Community Supported Agriculture
Many farms in our Baltimore Foodshed use the Community Supported Agriculture, or CSA model. In a CSA, a farm partners with local consumers by offering subscription options. You pay a set cost up front for a set season of time. Throughout the farm’s season, you receive produce, meat, milk, whatever it is the farm offers. The CSA model is valuable for the farmer, as it allows them to have money upfront to help with costs, and guarantees that their food will find a consumer. A CSA allows the consumer to share in the risk of farming. When you pay for your farm’s subscription, you are paying for a share of their harvest. If that harvest is smaller one week, you may not receive as much food.
There are many different ways to run a CSA. Each farm will have their own method. Some may choose to partner with other farms. Each farm will determine their own “season” for when you will receive items. The farmer may offer a delivery service, sometimes to your home, other times to a set pick up point. You may receive food weekly, biweekly, or monthly.
The community supported agriculture map above will help you locate CSAs that are near you. You can look through different farm websites to see what they offer, when they offer it, how much it costs, and how you can receive your box of food. There are a few CSAs that operate in winter, but most only offer food in warmer months.
Some of the CSAs only deliver to a pick up point, but there are those that deliver to homes. If a farm offers delivery, let them know you are interested so they know they have customers in that area. Ask them if they deliver in your area. If you really want food from that farm, but they don’t deliver to your area, see if you could find them more business in your neighborhood! If there are many customers in your town, they just might find a way to get their products to you, whether at a pick up point, or to your home.
Buying from a CSA is a bit different from buying at a farmers market. Some CSAs offer a set box each week. A farmer likely will let you know what you might expect, but they choose what goes into each box. Others have a points system, where different items cost different amounts of points. This ensures you can choose what you want, but that a share remains fair from subscriber to subscriber.

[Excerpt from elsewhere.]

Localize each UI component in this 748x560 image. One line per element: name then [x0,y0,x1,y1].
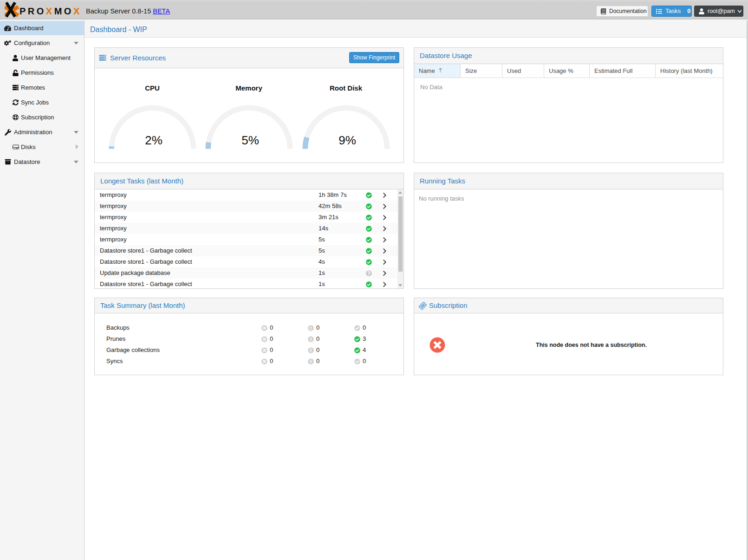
svg-text:PROXMOX: PROXMOX [20,6,82,16]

Community Supported Agriculture is great for people who want to try new things, as some of the items included may not be something you are familiar with. If you want the ultimate flexibility, go visit a farmers market. But if you want something you can count on each week, and enjoy trying new foods, a CSA can be a great choice for you.
Some CSAs offer winter options so you can continue to get your local foods year round! Several offer produce, others offer meat options. Eating from CSAs year round is a great option.